While China’s 11.3 GW capacity growth may dwarf Africa’s new developments, 1.8 GW will be an important step in the right direction for the continent that has lagged so far behind in the renewable energy race for a number of years.
Historically, African governments have tended towards cheaper and dirtier fossil fuel based power, and have scarcely considered much on the renewable energy front. Also, with fears of corruption and poor governance, investors have been reluctant to provide financial assistance to kickstart an African energy shift.
But with the number of Africans lacking a reliable electricity supply sitting at 70% of the population, attitudes surrounding the best way to power Africa are finally transforming. Solar and wind costs have dropped considerably in the last few years and investors are now beginning to consider the stunning hydropower, geothermal, wind and solar potential that the continent has to offer.
According to the RTCC, “clean energy investment in sub-Saharan Africa could rise from US$5.9 billion in 2014 to $7.7 bn in 2016…The World Bank has already pledged US$5billion for African energy investment through President Obama’s Power Africa Initiative, with a large percentage of this expected to come from renewables.” (tcktcktck.org). Leading this charge are South Africa, Kenya and Ethiopia, which are expected to produce 3.9GW, 1.4GW and 570MW this year, respectively.
“South Africa has pledged to install 8.4GW of solar photovoltaic capacity by 2030, and it has already secured significant financing towards this goal.
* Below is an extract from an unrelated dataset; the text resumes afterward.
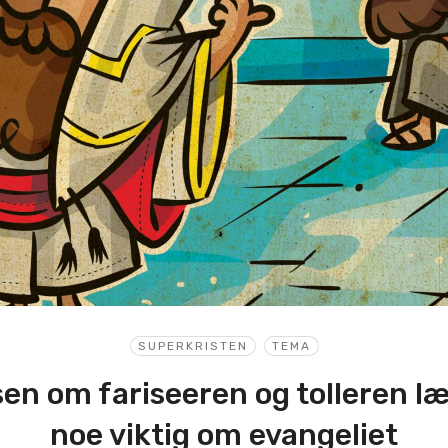
SUPERKRISTEN
TEMA
sen om fariseeren og tolleren læ
noe viktig om evangeliet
A €75 million loan was recently secured by the European Investment Bank for a 100MW Solar Power Plant in the Northern Cape Province, owned by Spanish company Abengoa Solar.” (tcktcktck.org)
Kenya also plans to install 1700MW of geothermal capacity within the next 10 years, this monumental campaign would serve as 150% of the country’s total electricity generation capacity. The nation also recently was given US $650 million of finance from the African Development bank to potentially create a 310MW wind farm on Lake Turkana. When completed, the project would be the largest on the continent.
However, such large renewable electricity projects require the support of an efficient economic infrastructure- one that is currently lacking in much of Africa. World Council for Renewable Energy Chairman Preben Maegaard suggests that the anticipation for renewable energy to be the shining light for poverty alleviation in Africa is “folly”, with too many of the renewable energy projects of the last 20 years having failed.
The renewable energy transition will require a huge effort from many African countries but it will be necessary in order to restore the continent’s economic and environmental vibrancy.